Accessing machine translation (MT) performance data/calculating costs based on EDC

Introduction

XTM Cloud comes with handy tools/options that help you to keep track of the changes made by a post-editor in a machine-translated target segment.

Before reading the article below, we recommend that you first familiarize yourself with the step-by-step guideline to using machine translation: How to enable and set up machine translation (MT).

Before reading the article below, we recommend that you first familiarize yourself with the step-by-step guideline to using machine translation: How to enable and set up machine translation (MT).


Generating a report

A Preview Extended table report (see Preview Extended table – description for more information about the report) contains the MT performance information that you can generate in XTM Cloud.

  1. Once the work in a project is finished, in XTM Cloud, select Project Editor → Files → Preview → (click on the “cog” icon) → Extended table…

  1. When generating a report, ensure that you include the columns below:

  • Pre-translated text,

  • Post-edited text,

  • Final text,

  • Edit distance score.

  1. Once the report has been generated, the columns will look like this:


Columns – description

Pre-translated text

The column shows a pure, unedited by a linguist, text coming directly from a machine translation engine. Of course, it does not necessarily have to be an MT match. It can be any other existing TM match that has been pre-populated in the target segment, if this is permitted by the project settings. The bold label at the top of the text indicates that an actual match has been applied.

Post-edited text

The column shows the linguist’s very first manual revision of a text that has been machine-translated or pre-populated from a TM.

  1. Imagine a workflow that consists of three steps: Translate → Correct1 → Correct2 and the segment to be translated from English to Polish: Alice has a cat.

  2. When the project is created, a pre-populated match is inserted in the segment. This segment contains the text: Ala ma chomika.

  3. In the Translate step, the first linguist translates the segment to: Ala ma psa.

  4. Then, in the Correct1 step, the second linguist corrects the previous linguist's translation, by entering another version of it: Ala ma rybki.

  5. Finally, in the Correct2 step, another linguist changes the translation to: Ala ma kota.

As a result, the "Post-edited text" column will only display the translation that was inserted in the Translate step. In our example, this is:

  • Ala ma chomika.

Final text

The column shows a text which is a final translation version of a particular segment in XTM Workbench and so will be displayed in a target document. Note that the workflow step name in bold indicates the step in which this final version was inserted/the segment containing this version status was confirmed, so it does not necessarily have to be the last step in the workflow. A linguist might as well have begun work on the project in one of the previous steps and made the change there.

Edit distance score

This column contains a score which you can use to track the number of changes made by a post-editor in a machine-translated target segment. For more information, refer to the Edit distance calculation (EDC) section.

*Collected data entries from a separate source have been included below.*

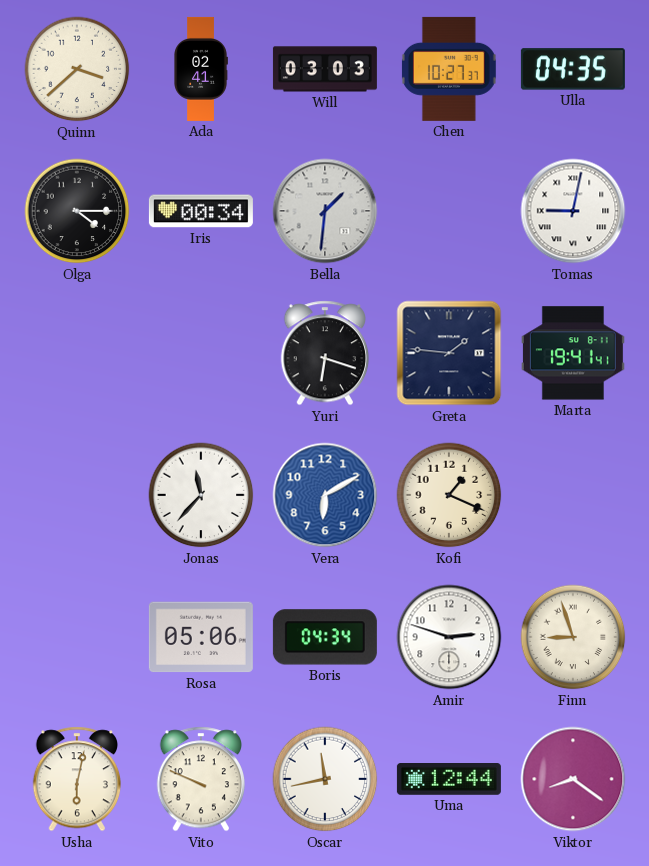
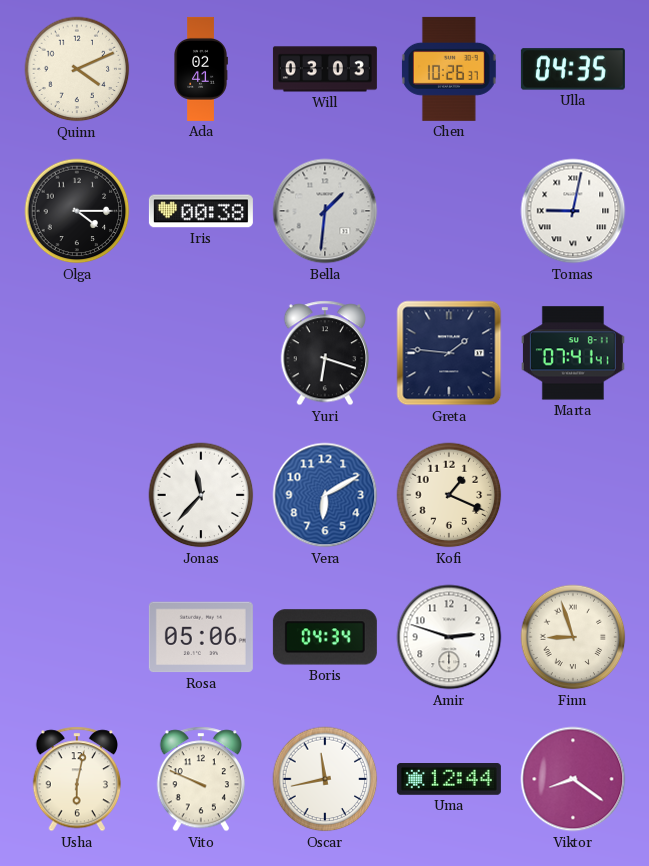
Quinn: 3:38 -> 4:11
Chen: 10:27 -> 10:26
Iris: 00:34 -> 00:38
Marta: 19:41 -> 07:41
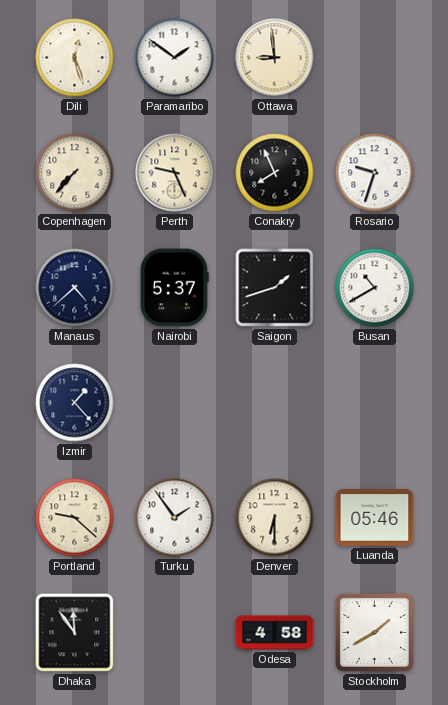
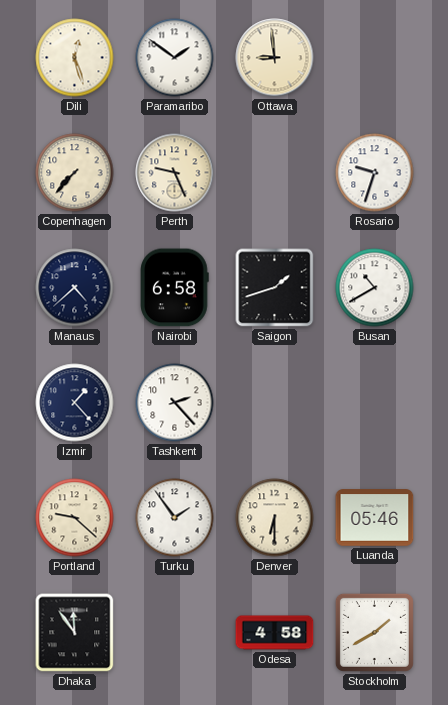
Conakry: 7:56 -> none
Nairobi: 5:37 -> 6:58
Tashkent: none -> 2:23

Edit distance calculation (EDC)

Definition

Edit distance calculation (EDC) is based on a metric that corresponds to the number of characters edited in a target machine-translated segment, divided by the total number of characters in that segment. The EDC feature compares all characters, white spaces and special characters in the MT output and final translation output.

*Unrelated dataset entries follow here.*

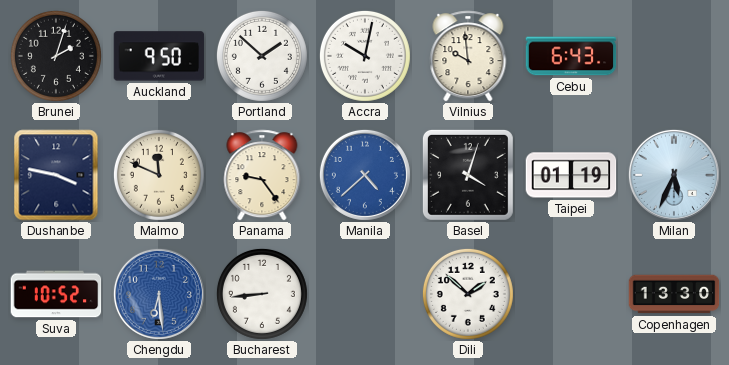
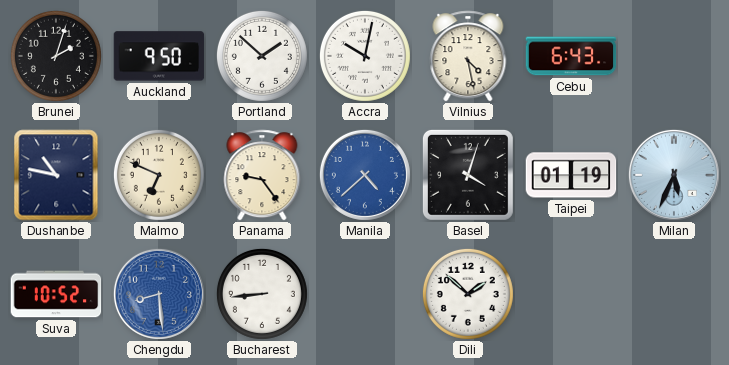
Vilnius: 9:59 -> 4:28
Dushanbe: 3:47 -> 10:47
Malmo: 11:49 -> 6:49
Chengdu: 6:29 -> 8:29
Copenhagen: 13:30 -> none
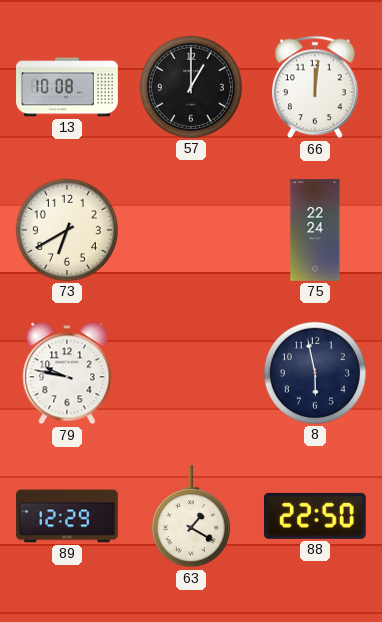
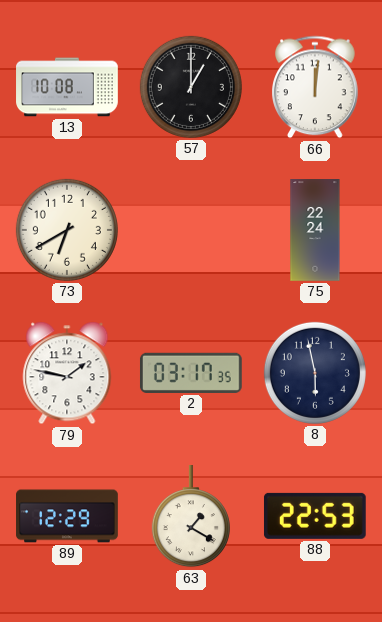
79: 9:47 -> 1:47
2: none -> 03:17
88: 22:50 -> 22:53
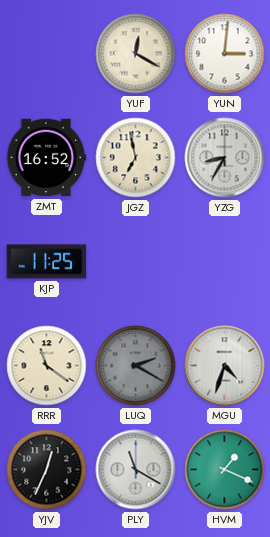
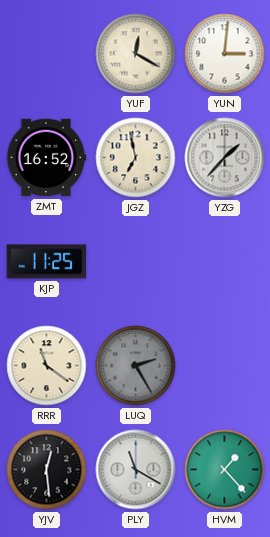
YZG: 8:35 -> 1:37
LUQ: 2:20 -> 2:25
MGU: 4:33 -> none
YJV: 12:34 -> 12:29
HVM: 1:19 -> 1:23
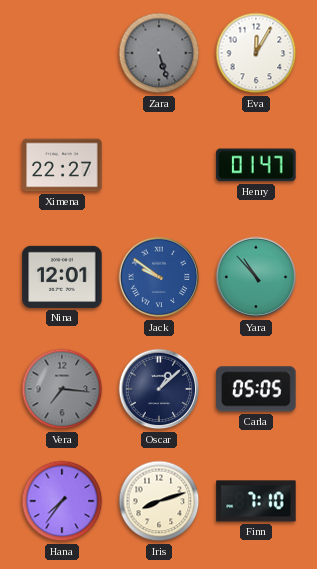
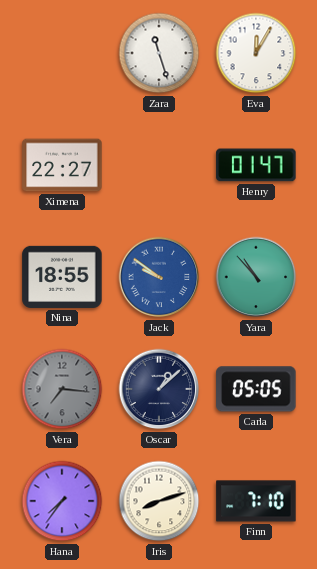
Zara: 5:27 -> 11:27
Zara dial: grey -> white
Nina: 12:01 -> 18:55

Once the segment has been translated, the string from the MT match and the string from the actual translation are prepared for the CharacTER algorithm, and then all words (or characters, in the case of Asian languages) are put in alphabetical order and compared against one another using the algorithm. This calculation results in an EDC score, which ranges from 0 to 1. A score of 1 corresponds to a segment that required complete editing of the machine translation output. This would therefore be reflected by payment of the maximum possible amount.

EXAMPLE:

For Chinese, if the entire segment consists of only two characters returned by an MT match, and you replace them with two different characters, the output will be completely different and equal to 1.

IMPORTANT!

To obtain a correct value in the EDC score, you must ensure that the following criteria are satisfied:

  1. The appropriate setting needs to be enabled in global workflow settings, as well as in the workflow settings of the project.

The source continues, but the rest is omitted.